Abstract Detail



Ecology

Houghton, Sydney [1], Meyer, Susan [2], Stevens, Michael T. [1].

Seed Pod Wind Dispersal of Holmgren’s Milk-vetch Astragalus holmgreniorum.

Astragalus holmgreniorum is an endemic perennial herb of the northern Mojave Desert near St. George, Utah. Populations occur at elevations between 750-900 meters in areas that are gently sloping, with gravelly sandy loam soils. Soil surface is composed of small stone and gravel deposits with low amounts of living cover. The plants are generally found on the skirt edges of washes and individuals are widely dispersed, suggesting wind as a mechanism of dispersal. The fruits start out as fully bilocular, trigonously-compressed legumes with the ventral side of the fruit wall folded inward to form a double walled partition between the valves. Once ripe seeds are produced, the pod becomes coriaceous and partially dehisces from both ends. The ventral side sulcus separates, exposing the inner partition and allowing the ends of the pod to curve dorsally. The morphological characteristics of the pods at this stage exhibit aerodynamic qualities. This study was performed to determine if wind dispersal is possible and if seeds are dispersed individually from the pods as a consequence.
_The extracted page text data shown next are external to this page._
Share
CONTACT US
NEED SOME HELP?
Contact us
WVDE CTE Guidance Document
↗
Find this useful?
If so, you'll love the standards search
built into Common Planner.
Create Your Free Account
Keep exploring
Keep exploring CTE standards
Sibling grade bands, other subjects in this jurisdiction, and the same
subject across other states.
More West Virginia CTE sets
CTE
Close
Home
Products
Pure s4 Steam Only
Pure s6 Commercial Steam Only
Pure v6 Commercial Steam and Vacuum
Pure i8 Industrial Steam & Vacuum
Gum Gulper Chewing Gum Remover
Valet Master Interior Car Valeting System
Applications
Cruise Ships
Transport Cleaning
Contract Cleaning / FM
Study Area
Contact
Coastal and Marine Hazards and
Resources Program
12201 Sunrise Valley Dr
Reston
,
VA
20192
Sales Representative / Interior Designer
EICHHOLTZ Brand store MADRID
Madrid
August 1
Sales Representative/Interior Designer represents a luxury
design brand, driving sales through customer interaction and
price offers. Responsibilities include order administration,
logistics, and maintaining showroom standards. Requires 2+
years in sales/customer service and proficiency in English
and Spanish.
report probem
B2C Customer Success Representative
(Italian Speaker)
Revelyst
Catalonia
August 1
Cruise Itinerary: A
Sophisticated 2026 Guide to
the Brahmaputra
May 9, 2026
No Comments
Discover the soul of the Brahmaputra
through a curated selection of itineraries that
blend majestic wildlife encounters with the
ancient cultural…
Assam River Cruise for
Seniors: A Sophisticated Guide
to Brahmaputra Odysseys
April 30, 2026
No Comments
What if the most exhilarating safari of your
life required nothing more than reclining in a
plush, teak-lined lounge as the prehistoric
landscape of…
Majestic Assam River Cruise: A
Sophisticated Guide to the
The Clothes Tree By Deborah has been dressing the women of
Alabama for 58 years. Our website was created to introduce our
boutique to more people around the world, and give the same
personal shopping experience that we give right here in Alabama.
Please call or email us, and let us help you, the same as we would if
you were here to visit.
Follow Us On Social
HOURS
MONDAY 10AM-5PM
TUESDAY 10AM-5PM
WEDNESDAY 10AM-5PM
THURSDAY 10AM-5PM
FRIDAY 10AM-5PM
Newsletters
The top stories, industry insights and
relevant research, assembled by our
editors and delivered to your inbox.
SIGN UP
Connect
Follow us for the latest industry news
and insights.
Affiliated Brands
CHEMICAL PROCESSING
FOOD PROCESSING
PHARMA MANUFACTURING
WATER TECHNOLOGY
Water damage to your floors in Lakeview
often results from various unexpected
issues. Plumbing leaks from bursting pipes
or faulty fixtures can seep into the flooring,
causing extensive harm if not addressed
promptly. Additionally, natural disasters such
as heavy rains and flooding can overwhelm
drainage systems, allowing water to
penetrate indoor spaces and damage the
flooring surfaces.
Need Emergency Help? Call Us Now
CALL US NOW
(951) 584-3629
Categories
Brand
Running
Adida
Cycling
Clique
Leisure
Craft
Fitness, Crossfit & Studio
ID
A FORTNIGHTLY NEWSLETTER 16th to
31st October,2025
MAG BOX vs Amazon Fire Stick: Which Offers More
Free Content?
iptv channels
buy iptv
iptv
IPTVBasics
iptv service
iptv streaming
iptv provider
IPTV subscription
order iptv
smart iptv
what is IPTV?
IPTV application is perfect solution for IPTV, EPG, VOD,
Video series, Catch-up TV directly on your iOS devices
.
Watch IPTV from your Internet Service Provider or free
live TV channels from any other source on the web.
A runway was designed with different substrates: sand, small gravel, and medium gravel. Three degrees of slope were tested: no slope, upslope and downslope. Three speeds of wind velocity (4.3 m/s, 7.1 m/s, 10.7 m/s) were provided by a fan to mimic environmental conditions in a controlled laboratory setting. For each treatment combination a new group of pods was tested. In total, 324 individual seed pods were trialed at two orientations to the wind. Pod mass was recorded before and after running trials to quantify any seed loss. Results showed that the pods have significant ability to move in the wind. On average, it took 3.73 seconds for pods to reach a distance of 152.4 cm. The percentage of pods that reached this distance varied according to surface attributes: on sand 50%reached this distance, while only 27%of seed pods reached this distance on small gravel. Seed loss averaged 24.5% across all substrates. This investigation fills knowledge gaps in dispersal processes and shows how environmental conditions affect such processes. This information is valuable for conservation efforts of this federally listed endangered species.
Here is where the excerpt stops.